In a request for information issued (.pdf) March 6, CMS and ONC say neither providers nor vendors "have a business imperative to share person level health information across providers and settings of care." That amounts to a significant barrier to achieving a new era of coordinated, patient-centric healthcare, the RFI also says.

Although interoperability is a part of the stage 2 meaningful use requirements established by the EHR adoption incentive program and will likely be part of stage 3, EHR uptake among institutions such as long-term acute care hospitals, rehabilitation and psychiatric hospitals are in the single digits, the RFI says.

But, nearly a third of Medicare beneficiaries discharged from acute care hospitals--institutions covered by the EHR adoption incentive program--go to a post-acute care setting, the RFI notes.

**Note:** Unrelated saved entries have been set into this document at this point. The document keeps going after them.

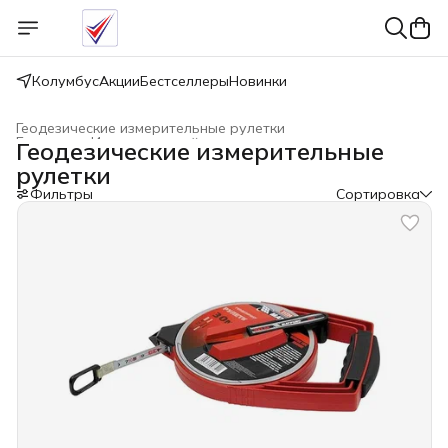
Колумбус
Акции
Бестселлеры
Новинки
Геодезические измерительные рулетки
Главная
›
Измерительный инструмент
›
Геодезические измерительные
рулетки
Фильтры
Сортировка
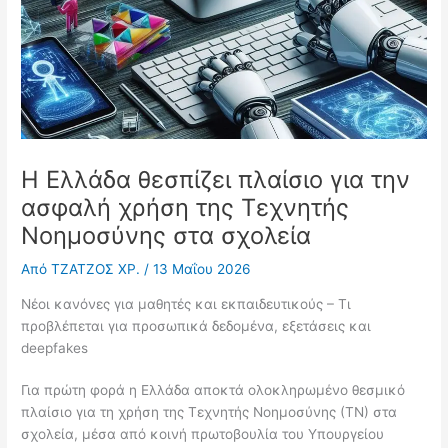
Η Ελλάδα θεσπίζει πλαίσιο για την
ασφαλή χρήση της Τεχνητής
Νοημοσύνης στα σχολεία
Από
ΤΖΑΤΖΟΣ ΧΡ.
/
13 Μαΐου 2026
Νέοι κανόνες για μαθητές και εκπαιδευτικούς – Τι
προβλέπεται για προσωπικά δεδομένα, εξετάσεις και
deepfakes
Για πρώτη φορά η Ελλάδα αποκτά ολοκληρωμένο θεσμικό
πλαίσιο για τη χρήση της Τεχνητής Νοημοσύνης (ΤΝ) στα
σχολεία, μέσα από κοινή πρωτοβουλία του Υπουργείου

In the RFI, CMS says it could drive medical data sharing through measures such as modifying clinical standards embedded in Medicare health and safety standards--which besides covering hospitals, also cover nursing homes, home health agencies and hospices--so they require electronic exchange of health information.

The organizations ask for feedback, such as "what changes in payment policy would have the most impact" and "to what extent do current CMS payment polices encourage or impede" health data exchange across providers, particularly market competitors.